Much of the current, consumer-focused VR content reflects the interests of gamers — unsurprising, since VR is developed in video game engines like Unity and Unreal, and early creators were game developers. With little funding available for research and development, much consumer content falls in the spectrum of “let’s shoot zombies/aliens/dead pirates.” The few explorations of VR narratives, documentaries, horror, and comedy remain nascent.
“I feel like VR is still definitely in an experimental phase, but the plug-and-play, there’s only two pieces of that [at New Frontier],” said Frilot. “Everything else is working with the technology, hacking it … it opens up new terrains of storytelling. And it also brings a sense of awe to the audience.”
Sundance Film Festival
Many New Frontier projects felt very experimental. “Sweet Dreams” by Marshmallow Laser Feast, is a “spatial drama” constructed of social VR, AI and digital food. “Emergence” is an open-world environment focused on individual identity within a crowd, via immersion in over 5,000 human behaviors.
Even a project from the AT&T- and Google-backed Magic Leap, “The Seven Stages of Man” (created in conjunction with the Royal Shakespeare Company) was a long way from being ready for at-home consumer consumption; it showcased an early prototype of AR-enhanced theatrical performance.
These artworks can’t be expected to stimulate the consumer headset market to levels that will support the industry. For now, that task falls to titles like “Job Simulator” or “Beat Saber” (like Rock Band, but with lightsabers instead of guitars). Meanwhile, many early VR startups are closing as they run out of early funding, and hardware manufacturers comfort themselves with modest improvements.

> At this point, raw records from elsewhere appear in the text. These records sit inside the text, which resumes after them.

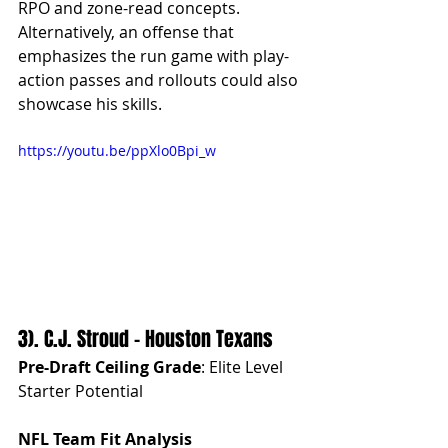
RPO and zone-read concepts. 
Alternatively, an offense that 
emphasizes the run game with play-
action passes and rollouts could also 
showcase his skills.
https://youtu.be/ppXlo0Bpi_w
3). C.J. Stroud - Houston Texans
Pre-Draft Ceiling Grade
: Elite Level 
Starter Potential
NFL Team Fit Analysis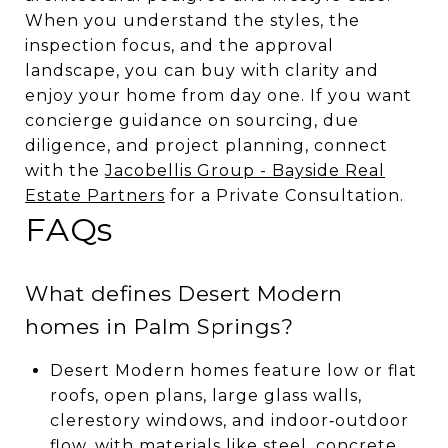
When you understand the styles, the
inspection focus, and the approval
landscape, you can buy with clarity and
enjoy your home from day one. If you want
concierge guidance on sourcing, due
diligence, and project planning, connect
with the
Jacobellis Group - Bayside Real
Estate Partners
for a Private Consultation.
FAQs
What defines Desert Modern
homes in Palm Springs?
Desert Modern homes feature low or flat
roofs, open plans, large glass walls,
clerestory windows, and indoor‑outdoor
flow, with materials like steel, concrete,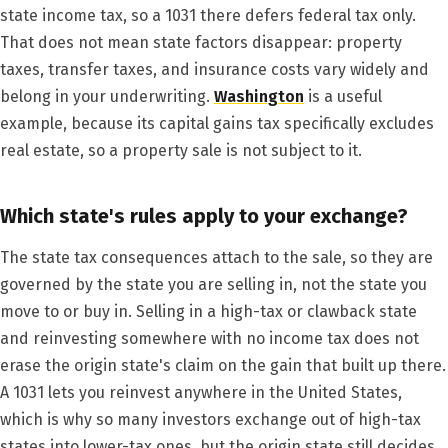
state income tax, so a 1031 there defers federal tax only.
That does not mean state factors disappear: property
taxes, transfer taxes, and insurance costs vary widely and
belong in your underwriting.
Washington
is a useful
example, because its capital gains tax specifically excludes
real estate, so a property sale is not subject to it.
Which state's rules apply to your exchange?
The state tax consequences attach to the sale, so they are
governed by the state you are selling in, not the state you
move to or buy in. Selling in a high-tax or clawback state
and reinvesting somewhere with no income tax does not
erase the origin state's claim on the gain that built up there.
A 1031 lets you reinvest anywhere in the United States,
which is why so many investors exchange out of high-tax
states into lower-tax ones, but the origin state still decides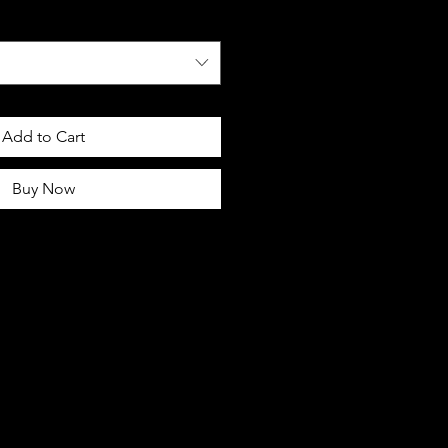
Add to Cart
Buy Now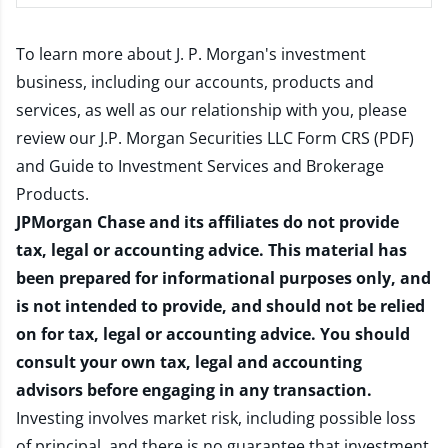
To learn more about J. P. Morgan's investment
business, including our accounts, products and
services, as well as our relationship with you, please
review our
J.P. Morgan Securities LLC Form CRS (PDF)
and
Guide to Investment Services and Brokerage
Products
.
JPMorgan Chase and its affiliates do not provide
tax, legal or accounting advice. This material has
been prepared for informational purposes only, and
is not intended to provide, and should not be relied
on for tax, legal or accounting advice. You should
consult your own tax, legal and accounting
advisors before engaging in any transaction.
Investing involves market risk, including possible loss
of principal, and there is no guarantee that investment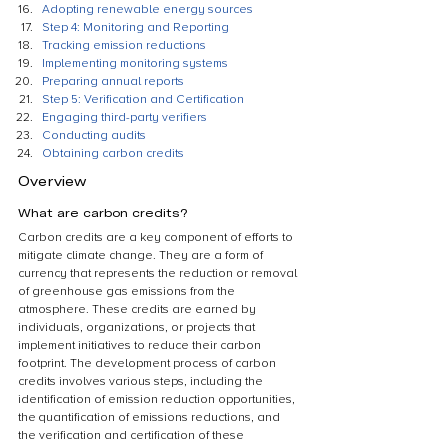
Adopting renewable energy sources
Step 4: Monitoring and Reporting
Tracking emission reductions
Implementing monitoring systems
Preparing annual reports
Step 5: Verification and Certification
Engaging third-party verifiers
Conducting audits
Obtaining carbon credits
Overview
What are carbon credits?
Carbon credits are a key component of efforts to 
mitigate climate change. They are a form of 
currency that represents the reduction or removal 
of greenhouse gas emissions from the 
atmosphere. These credits are earned by 
individuals, organizations, or projects that 
implement initiatives to reduce their carbon 
footprint. The development process of carbon 
credits involves various steps, including the 
identification of emission reduction opportunities, 
the quantification of emissions reductions, and 
the verification and certification of these 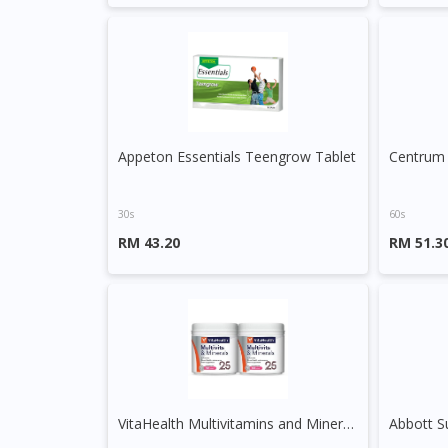
Appeton Essentials Teengrow Tablet
Centrum 
30s
60s
RM 43.20
RM 51.3
VitaHealth Multivitamins and Minerals Capsule
Abbott S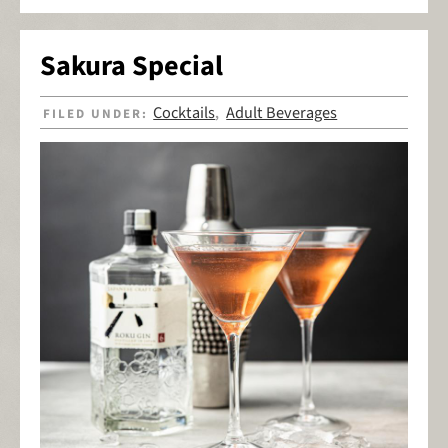
Sakura Special
Cocktails
Adult Beverages
FILED UNDER:
,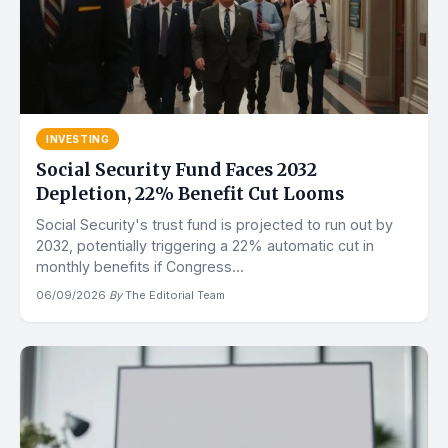
INVESTING
Social Security Fund Faces 2032
Depletion, 22% Benefit Cut Looms
Social Security's trust fund is projected to run out by
2032, potentially triggering a 22% automatic cut in
monthly benefits if Congress...
06/09/2026
·
By
The Editorial Team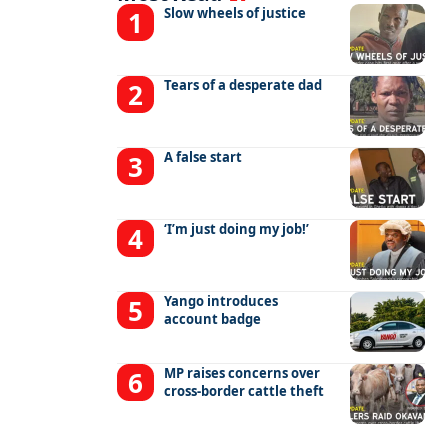
Slow wheels of justice
Tears of a desperate dad
A false start
‘I’m just doing my job!’
Yango introduces
account badge
MP raises concerns over
cross-border cattle theft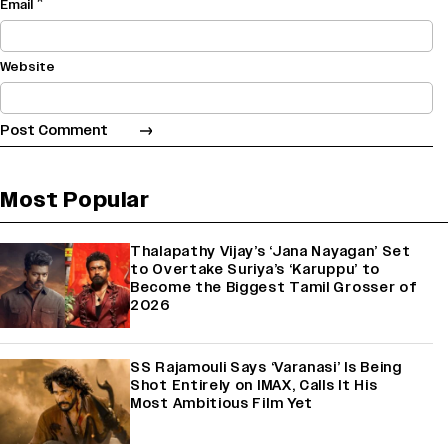
*
Email
Website
Most Popular
Thalapathy Vijay’s ‘Jana Nayagan’ Set
to Overtake Suriya’s ‘Karuppu’ to
Become the Biggest Tamil Grosser of
2026
SS Rajamouli Says ‘Varanasi’ Is Being
Shot Entirely on IMAX, Calls It His
Most Ambitious Film Yet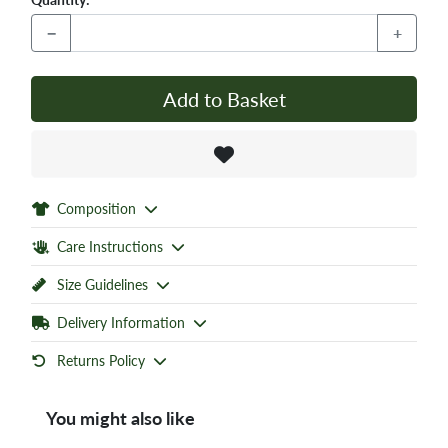
−
+
Add to Basket
Composition
Care Instructions
Size Guidelines
Delivery Information
Returns Policy
You might also like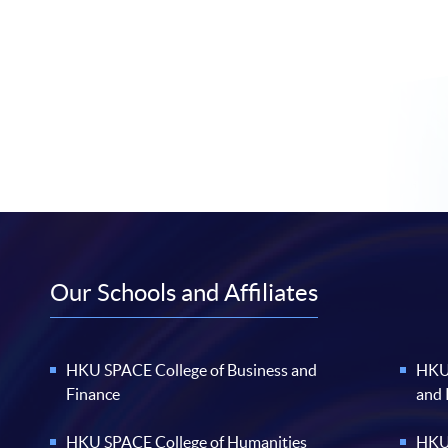
Our Schools and Affiliates
HKU SPACE College of Business and
HKU 
Finance
and
HKU SPACE College of Humanities
HKU 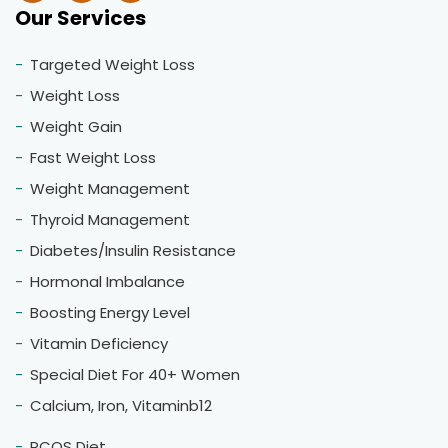
Our Services
Targeted Weight Loss
Weight Loss
Weight Gain
Fast Weight Loss
Weight Management
Thyroid Management
Diabetes/Insulin Resistance
Hormonal Imbalance
Boosting Energy Level
Vitamin Deficiency
Special Diet For 40+ Women
Calcium, Iron, Vitaminb12
PCOS Diet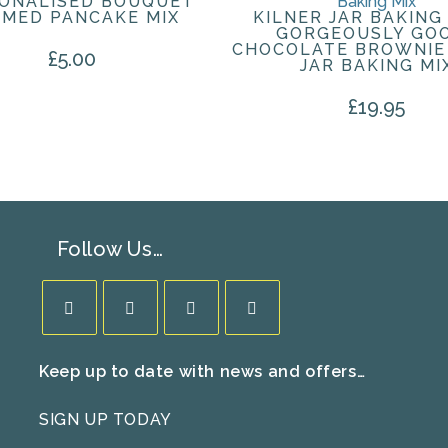
ONALISED BOUQUET
MED PANCAKE MIX
KILNER JAR BAKING 
GORGEOUSLY GO
CHOCOLATE BROWNIE
£
5.00
JAR BAKING MI
£
19.95
Follow Us…
Opens
Opens
Opens
Opens
Keep up to date with news and offers…
in
in
in
in
a
a
a
a
SIGN UP TODAY
new
new
new
new
tab
tab
tab
tab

Maybe New Frontier can stimulate a sense of awe strong enough to sell 20 million headsets, but that demand seems both unlikely and unfair. However, until something creates that demand, investors won’t justify the billions in funding necessary to develop the content needed to sustain the industry. And without that content, we risk seeing the hard work in this wave of VR development being shelved as we await another decade or two before we can try, try again.
Kim Voynar and Nathaniel Luke Pinzon are co-founders of Seattle-based XR content and consulting studio WonderTek Labs. Voynar spent a decade as a film critic on the international film festival circuit; Pinzon’s career as a working artist focused on performance art and storytelling in immersive spaces.